For the spins Level 4 combination spin wouldn't be a problem at all, there were several ways she could get that relatively easy, using backward entrance and/or edge change(s) and/or all the basic positions on each foot. Level 4 layback required sideways position, speed increase, and then a haircutter (or maybe even hands-behind-the-back, I'm not entirely sure, but it seems Suguri got credit for it at the Olympics, because her speed increase feature there was lacking). It's not like much of an actual sideways position was required in order to get the credit, I think Kwan could have done it. Likely would have ended up looking like Suguri's sideways layback; use good arm positions to help cover up that weaker sideways position! Getting level 4 on the flying spin was also not difficult to achieve if she did a flying upright spin. Nobody considered it at the time, but it was allowed!

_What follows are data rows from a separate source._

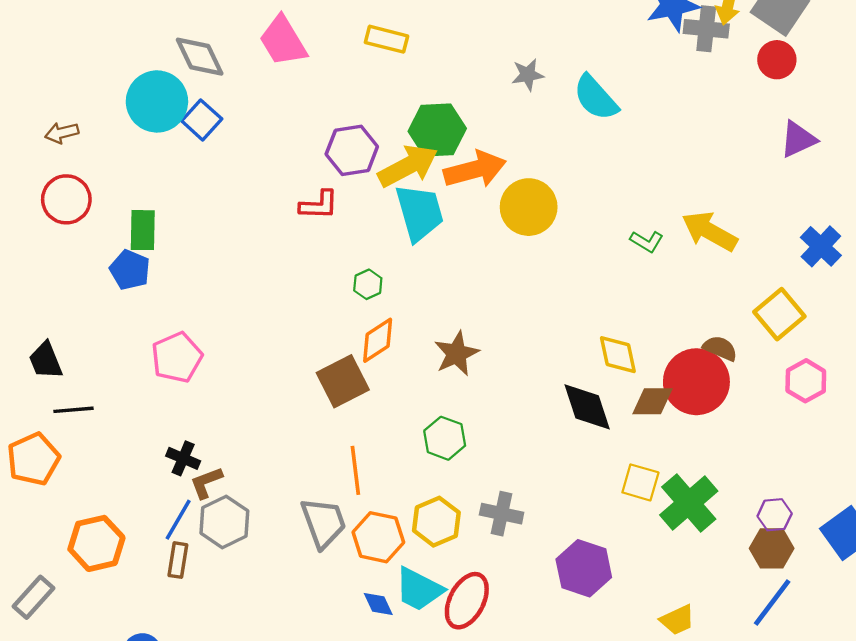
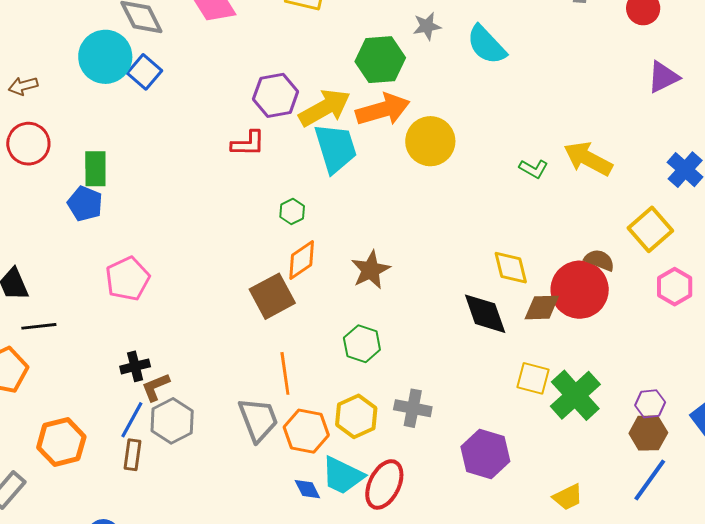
green hexagon: (437, 130) -> (380, 60), moved
black cross: (183, 458) -> (135, 366), turned -36

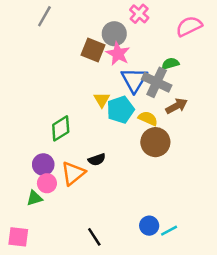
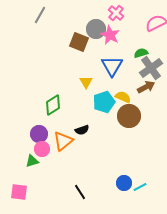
pink star: (118, 54) -> (110, 35), moved
gray cross: (157, 82) -> (151, 68), moved, turned 30
cyan pentagon: (120, 110) -> (104, 102), moved

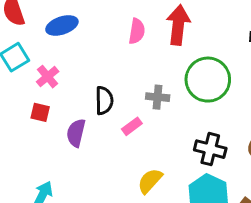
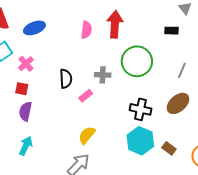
purple semicircle: (76, 133) -> (25, 111), moved
yellow semicircle: (150, 181) -> (87, 135), moved

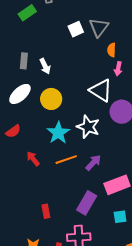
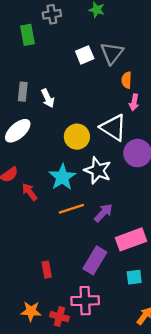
green rectangle: (27, 13) -> (28, 35), turned -66
yellow circle: (51, 99) -> (77, 137), moved
red arrow: (33, 159) -> (30, 192), moved

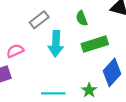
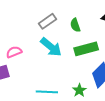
gray rectangle: (39, 20) -> (48, 21), moved
cyan arrow: (56, 44) -> (51, 47), turned -55

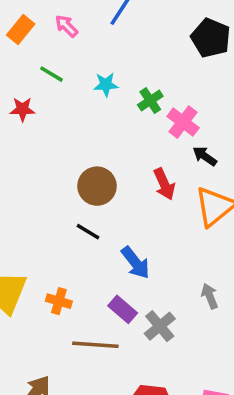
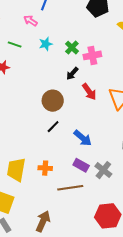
pink arrow: (66, 26) -> (30, 21), moved
pink cross: (183, 122) -> (92, 55), turned -36
black arrow: (205, 156) -> (72, 74), moved, turned -72
black line: (88, 232) -> (53, 127), turned -64

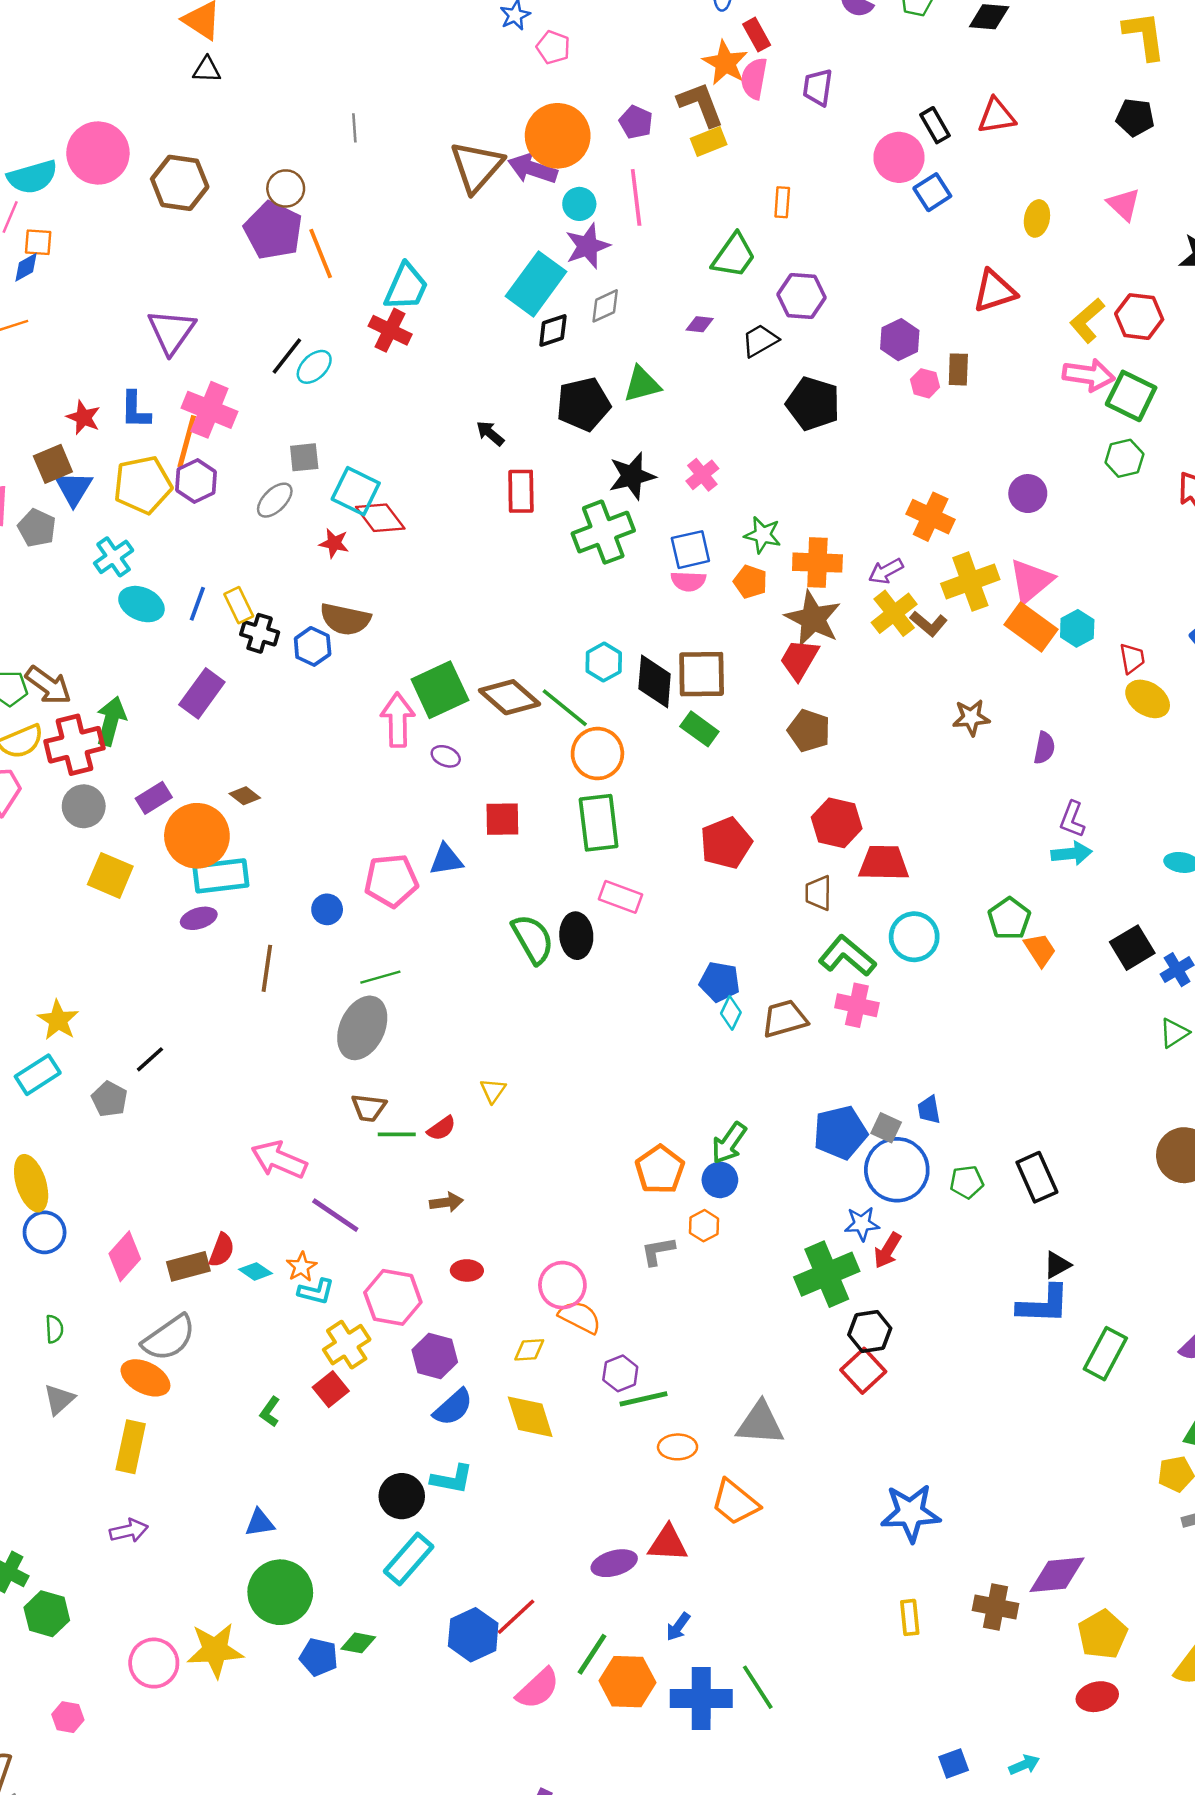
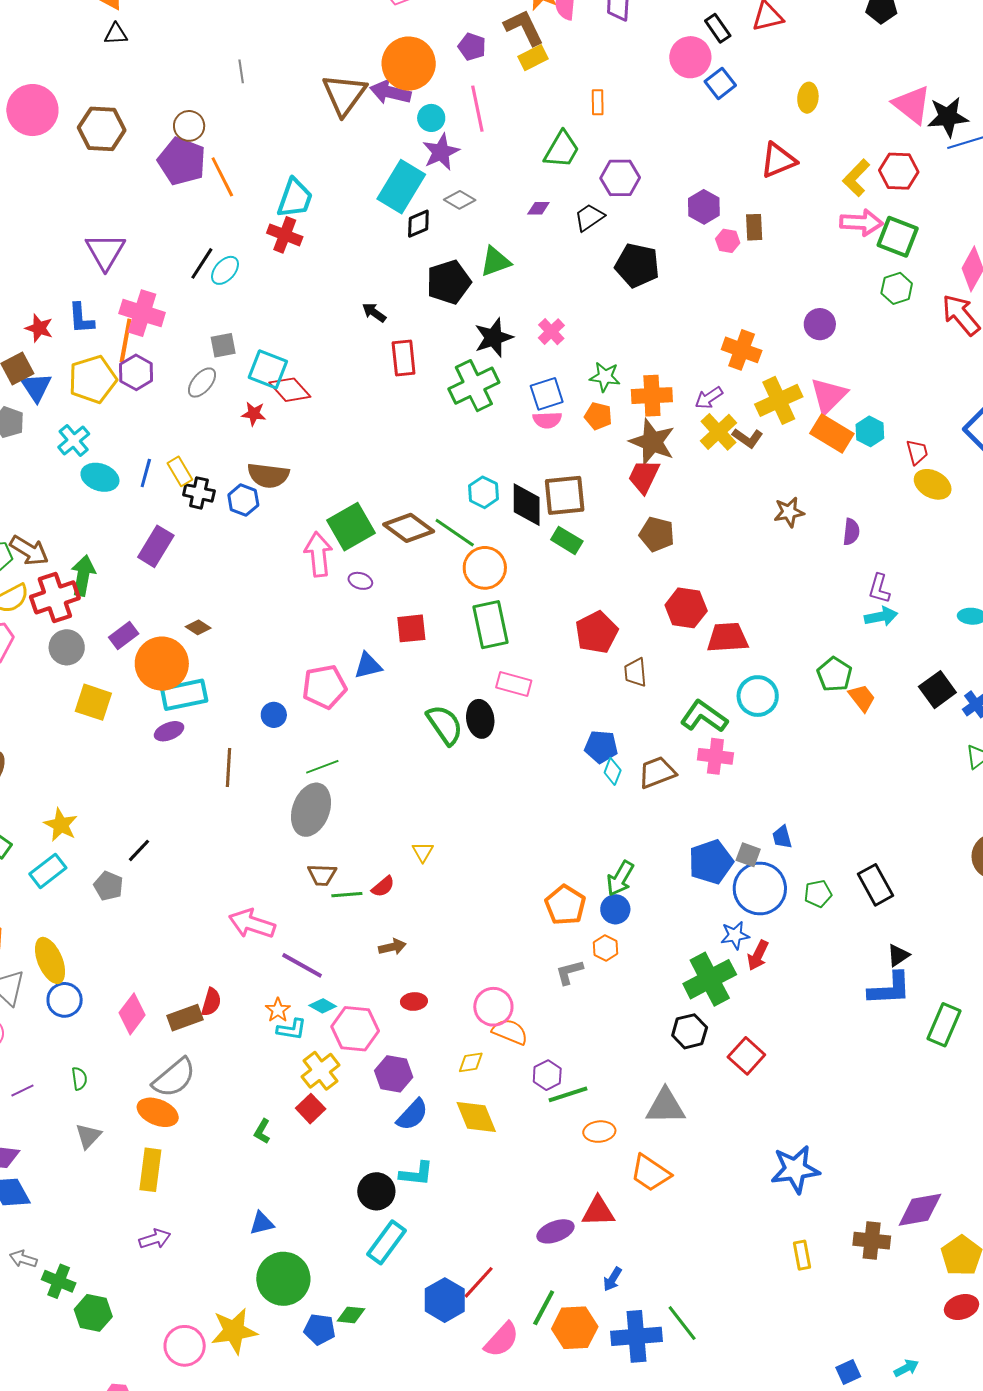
pink triangle: (1124, 204) -> (912, 105), moved, size x1.4
gray diamond: (605, 306) -> (460, 200), turned 60
brown trapezoid: (818, 893) -> (635, 672), moved
cyan diamond: (255, 1271) -> (323, 1006), moved
black hexagon: (870, 1331) -> (690, 1031), moved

If they focused on getting her Level 4 footwork, something she was more capable of than anyone at the time, then actually her non-jump elements altogether would have scored higher than anyone's! Kwan even could have won the SP at the Olympics with only a 3Toe as her solo jump, if she had an excellent program and max levels. Nobody considered any of this. I know, hindsight and all that, but still. The path was there.

We don't know what she had planned for 2006. Tarasova had a good grasp of COP, didn't she? I'm actually kind of glad we never had to see Michelle do a catch-foot spiral.